▶ [Problem statement]: Begin at the line below that has "indicateur fort de" and stop after the line that has "La conséquence majeure". Please restate only those lines, word for word.

##### Source material #####

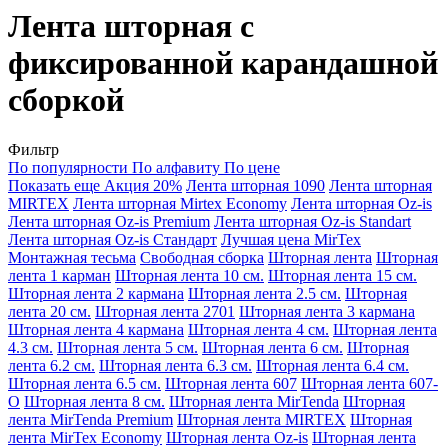
Лента шторная с
фиксированной карандашной
сборкой
Фильтр
По популярности
По алфавиту
По цене
Показать еще
Акция 20%
Лента шторная 1090
Лента шторная
MIRTEX
Лента шторная Mirtex Economy
Лента шторная Oz-is
Лента шторная Oz-is Premium
Лента шторная Oz-is Standart
Лента шторная Oz-is Стандарт
Лучшая цена MirTex
Монтажная тесьма
Свободная сборка
Шторная лента
Шторная
лента 1 карман
Шторная лента 10 см.
Шторная лента 15 см.
Шторная лента 2 кармана
Шторная лента 2.5 см.
Шторная
лента 20 см.
Шторная лента 2701
Шторная лента 3 кармана
Шторная лента 4 кармана
Шторная лента 4 см.
Шторная лента
4.3 см.
Шторная лента 5 см.
Шторная лента 6 см.
Шторная
лента 6.2 см.
Шторная лента 6.3 см.
Шторная лента 6.4 см.
Шторная лента 6.5 см.
Шторная лента 607
Шторная лента 607-
О
Шторная лента 8 см.
Шторная лента MirTenda
Шторная
лента MirTenda Premium
Шторная лента MIRTEX
Шторная
лента MirTex Economy
Шторная лента Oz-is
Шторная лента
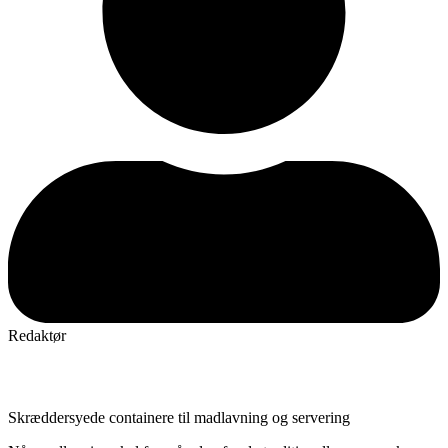
Redaktør
Skræddersyede containere til madlavning og servering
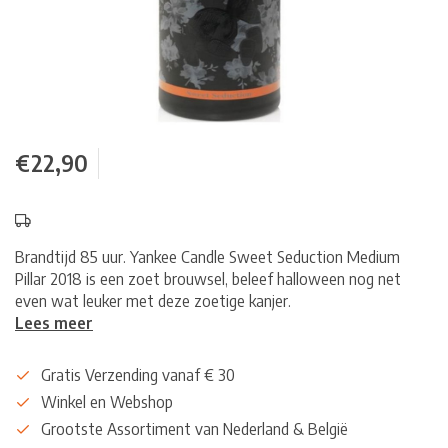
€22,90
Brandtijd 85 uur. Yankee Candle Sweet Seduction Medium
Pillar 2018 is een zoet brouwsel, beleef halloween nog net
even wat leuker met deze zoetige kanjer.
Lees meer
Gratis Verzending vanaf € 30
Winkel en Webshop
Grootste Assortiment van Nederland & België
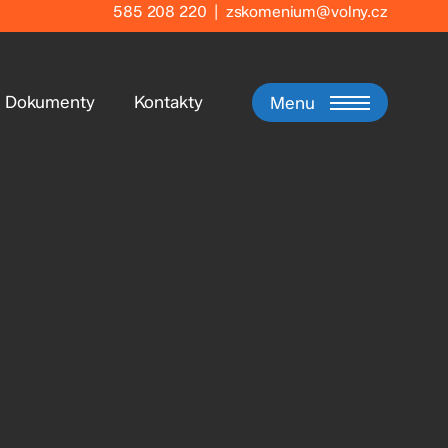
585 208 220
|
zskomenium@volny.cz
Dokumenty
Kontakty
Menu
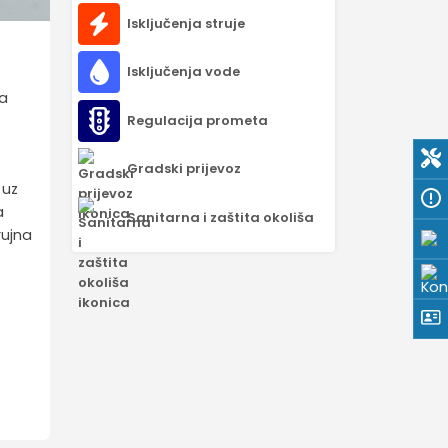
Isključenja struje
Isključenja vode
ka
Regulacija prometa
Gradski prijevoz
 uz
a
Sanitarna i zaštita okoliša
rujna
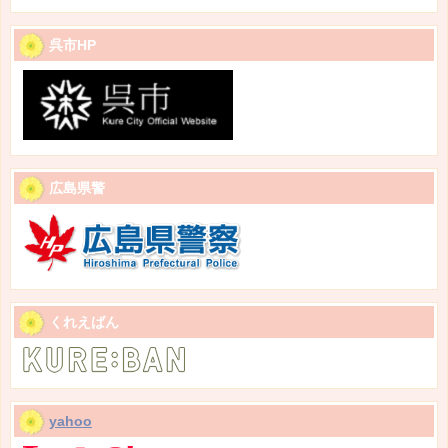
呉市HP
広島県警
くれえばん
yahoo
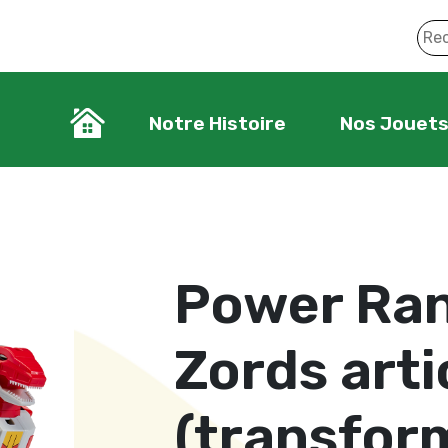
Notre Histoire
Nos Jouet
Power Ran
Zords arti
(transfor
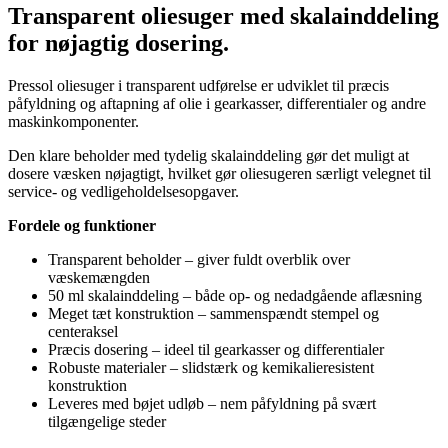
Transparent oliesuger med skalainddeling
for nøjagtig dosering.
Pressol oliesuger i transparent udførelse er udviklet til præcis
påfyldning og aftapning af olie i gearkasser, differentialer og andre
maskinkomponenter.
Den klare beholder med tydelig skalainddeling gør det muligt at
dosere væsken nøjagtigt, hvilket gør oliesugeren særligt velegnet til
service- og vedligeholdelsesopgaver.
Fordele og funktioner
Transparent beholder – giver fuldt overblik over
væskemængden
50 ml skalainddeling – både op- og nedadgående aflæsning
Meget tæt konstruktion – sammenspændt stempel og
centeraksel
Præcis dosering – ideel til gearkasser og differentialer
Robuste materialer – slidstærk og kemikalieresistent
konstruktion
Leveres med bøjet udløb – nem påfyldning på svært
tilgængelige steder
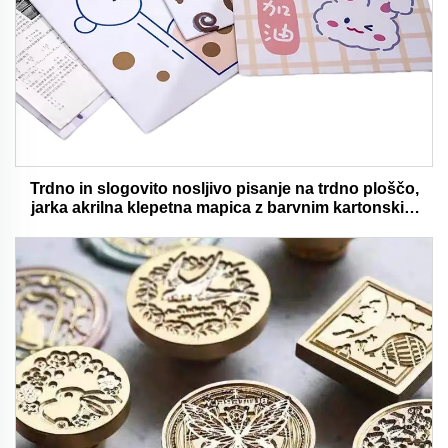
Trdno in slogovito nosljivo pisanje na trdno ploščo,
jarka akrilna klepetna mapica z barvnim kartonskim
medvedjem idealna za pisarno in šolsko uporabo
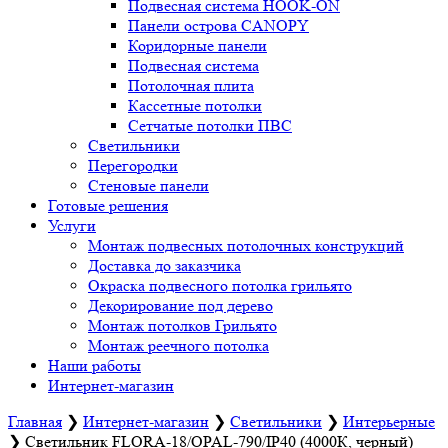
Подвесная система HOOK-ON
Панели острова CANOPY
Коридорные панели
Подвесная система
Потолочная плита
Кассетные потолки
Сетчатые потолки ПВС
Светильники
Перегородки
Стеновые панели
Готовые решения
Услуги
Монтаж подвесных потолочных конструкций
Доставка до заказчика
Окраска подвесного потолка грильято
Декорирование под дерево
Монтаж потолков Грильято
Монтаж реечного потолка
Наши работы
Интернет-магазин
Главная
❯
Интернет-магазин
❯
Светильники
❯
Интерьерные
❯
Светильник FLORA-18/OPAL-790/IP40 (4000К, черный)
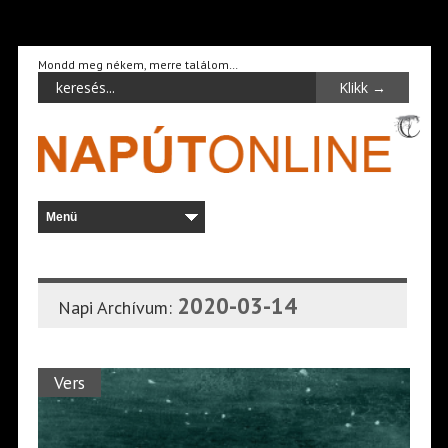
Mondd meg nékem, merre találom…
2020-03-14
Napi Archívum:
Vers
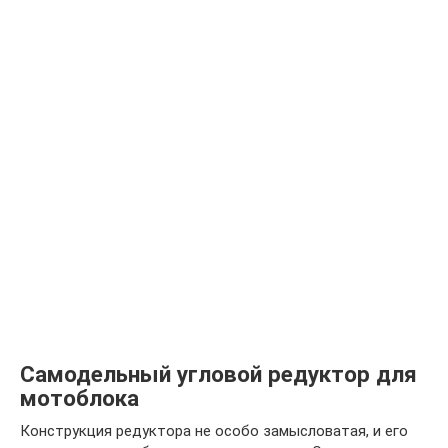
Самодельный угловой редуктор для
мотоблока
Конструкция редуктора не особо замысловатая, и его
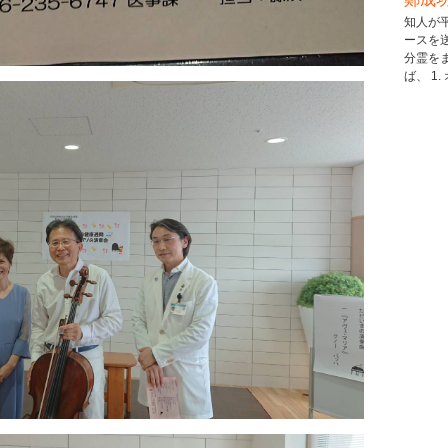
知人が
ースを
分霊を
ば、 1.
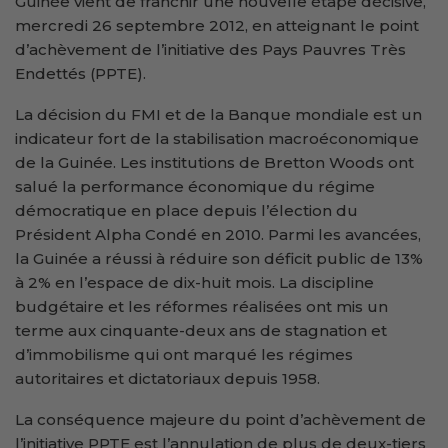
Guinée vient de franchir une nouvelle étape décisive,
mercredi 26 septembre 2012, en atteignant le point
d’achèvement de l’initiative des Pays Pauvres Très
Endettés (PPTE).
La décision du FMI et de la Banque mondiale est un
indicateur fort de la stabilisation macroéconomique
de la Guinée. Les institutions de Bretton Woods ont
salué la performance économique du régime
démocratique en place depuis l’élection du
Président Alpha Condé en 2010. Parmi les avancées,
la Guinée a réussi à réduire son déficit public de 13%
à 2% en l’espace de dix-huit mois. La discipline
budgétaire et les réformes réalisées ont mis un
terme aux cinquante-deux ans de stagnation et
d’immobilisme qui ont marqué les régimes
autoritaires et dictatoriaux depuis 1958.
La conséquence majeure du point d’achèvement de
l’initiative PPTE est l’annulation de plus de deux-tiers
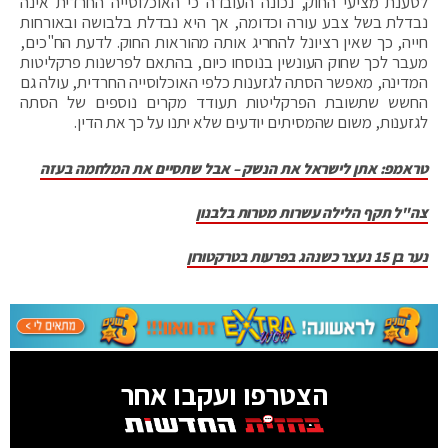
לטענת מציעי החוק, נכונה העובדה כי האוכלוסייה החרדית אינה
נבדלת בשל צבע עורה וכדומה, אך היא נבדלת בלבושה ובאורחות
חייה, כך שאין רציונל להחריג אותה מהוראות החוק. לדעת הח"כים,
מעבר לכך שחוק העונשין בנוסחו כיום, בהתאם לפרשנות פרקליטות
המדינה, מאפשר הסתה לגזענות כלפי האוכלוסייה החרדית, עולה גם
החשש שתשובת הפרקליטות תעודד מקרים נוספים של הסתה
לגזענות, משום שהמסיתים יודעים שלא יתנו על כך את הדין.
טראמפ: אתן לישראל את הנשק – אבל שתסיים את המלחמה בעזה
צה"ל תקף הלילה עשרות מטרות בלבנון
נער בן 15 נעצר כשנהג בפרעות בטרקטורון
הצטרפו ועקבו אחר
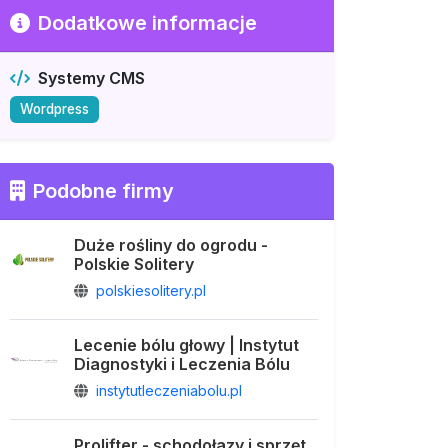
Dodatkowe informacje
Systemy CMS
Wordpress
Podobne firmy
Duże rośliny do ogrodu -
Polskie Solitery
polskiesolitery.pl
Lecenie bólu głowy | Instytut
Diagnostyki i Leczenia Bólu
instytutleczeniabolu.pl
Prolifter - schodołazy i sprzęt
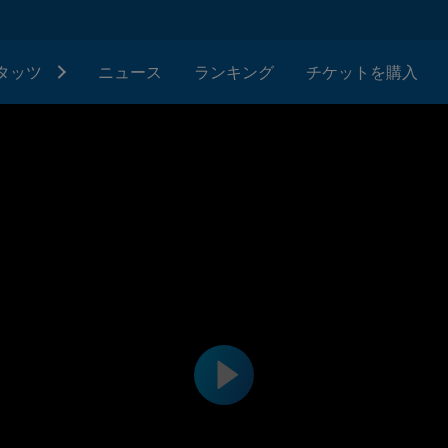
タッツ
ニュース
ランキング
チケットを購入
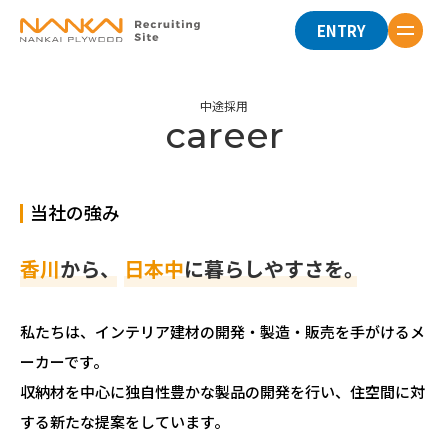
ENTRY
中途採用
career
当社の強み
香川
から、
日本中
に暮らしやすさを。
私たちは、インテリア建材の開発・製造・販売を手がけるメ
ーカーです。
収納材を中心に独自性豊かな製品の開発を行い、住空間に対
する新たな提案をしています。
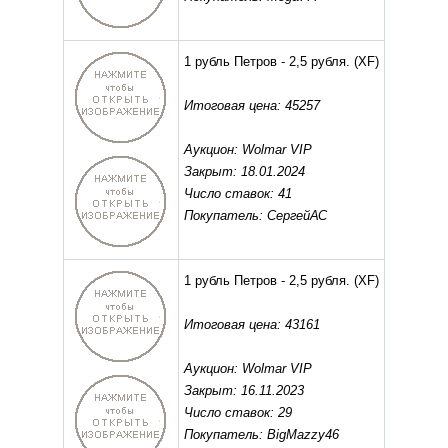
1 рубль Петров - 2,5 рубля.
(XF)
Итоговая цена: 45257
Аукцион: Wolmar VIP
Закрыт: 18.01.2024
Число ставок: 41
Покупатель: СергейАС
1 рубль Петров - 2,5 рубля.
(XF)
Итоговая цена: 43161
Аукцион: Wolmar VIP
Закрыт: 16.11.2023
Число ставок: 29
Покупатель: BigMazzy46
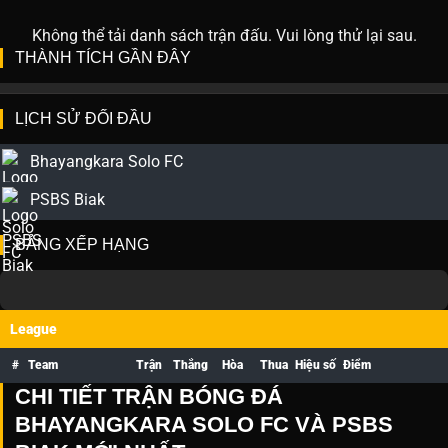
Không thể tải danh sách trận đấu. Vui lòng thử lại sau.
THÀNH TÍCH GẦN ĐÂY
LỊCH SỬ ĐỐI ĐẦU
Bhayangkara Solo FC
PSBS Biak
BẢNG XẾP HẠNG
League
#
Team
Trận
Thắng
Hòa
Thua
Hiệu số
Điểm
CHI TIẾT TRẬN BÓNG ĐÁ
BHAYANGKARA SOLO FC VÀ PSBS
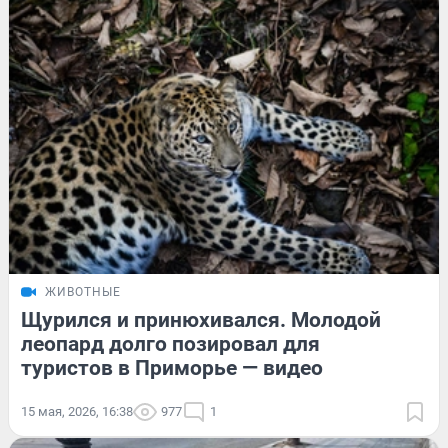
ЖИВОТНЫЕ
Щурился и принюхивался. Молодой
леопард долго позировал для
туристов в Приморье — видео
15 мая, 2026, 16:38
977
1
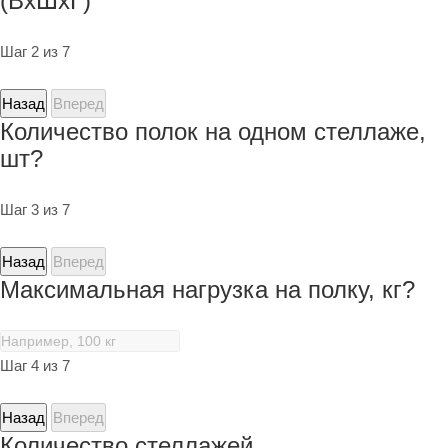
(ВхШхГ)
Шаг 2 из 7
Назад
Вперед
Количество полок на одном стеллаже,
шт?
Шаг 3 из 7
Назад
Вперед
Максимальная нагрузка на полку, кг?
Шаг 4 из 7
Назад
Вперед
Количество стеллажей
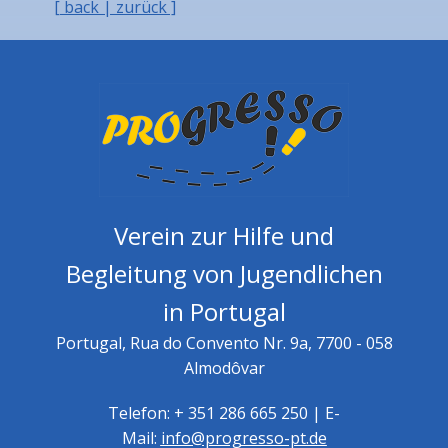
[ back | zurück ]
Verein zur Hilfe und
Begleitung von Jugendlichen
in Portugal
Portugal, Rua do Convento Nr. 9a, 7700 - 058
Almodôvar
Telefon: + 351 286 665 250 | E-
Mail:
info@progresso-pt.de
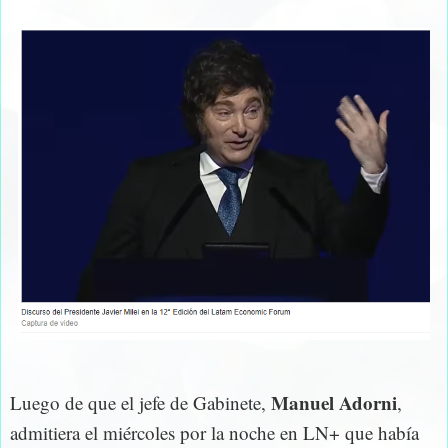
Manuel Adorni
Luego de que el jefe de Gabinete,
,
admitiera el miércoles por la noche en LN+ que había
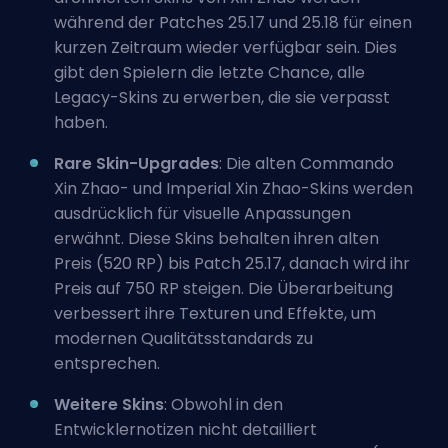
während der Patches 25.17 und 25.18 für einen
kurzen Zeitraum wieder verfügbar sein. Dies
gibt den Spielern die letzte Chance, alle
Legacy-Skins zu erwerben, die sie verpasst
haben.
Rare Skin-Upgrades
: Die alten Commando
Xin Zhao- und Imperial Xin Zhao-Skins werden
ausdrücklich für visuelle Anpassungen
erwähnt. Diese Skins behalten ihren alten
Preis (520 RP) bis Patch 25.17, danach wird ihr
Preis auf 750 RP steigen. Die Überarbeitung
verbessert ihre Texturen und Effekte, um
modernen Qualitätsstandards zu
entsprechen.
Weitere Skins
: Obwohl in den
Entwicklernotizen nicht detailliert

#####

▶ [Output below]:
indicateur fort de la stabilisation macroéconomique
de la Guinée. Les institutions de Bretton Woods ont
salué la performance économique du régime
démocratique en place depuis l’élection du
Président Alpha Condé en 2010. Parmi les avancées,
la Guinée a réussi à réduire son déficit public de 13%
à 2% en l’espace de dix-huit mois. La discipline
budgétaire et les réformes réalisées ont mis un
terme aux cinquante-deux ans de stagnation et
d’immobilisme qui ont marqué les régimes
autoritaires et dictatoriaux depuis 1958.
La conséquence majeure du point d’achèvement de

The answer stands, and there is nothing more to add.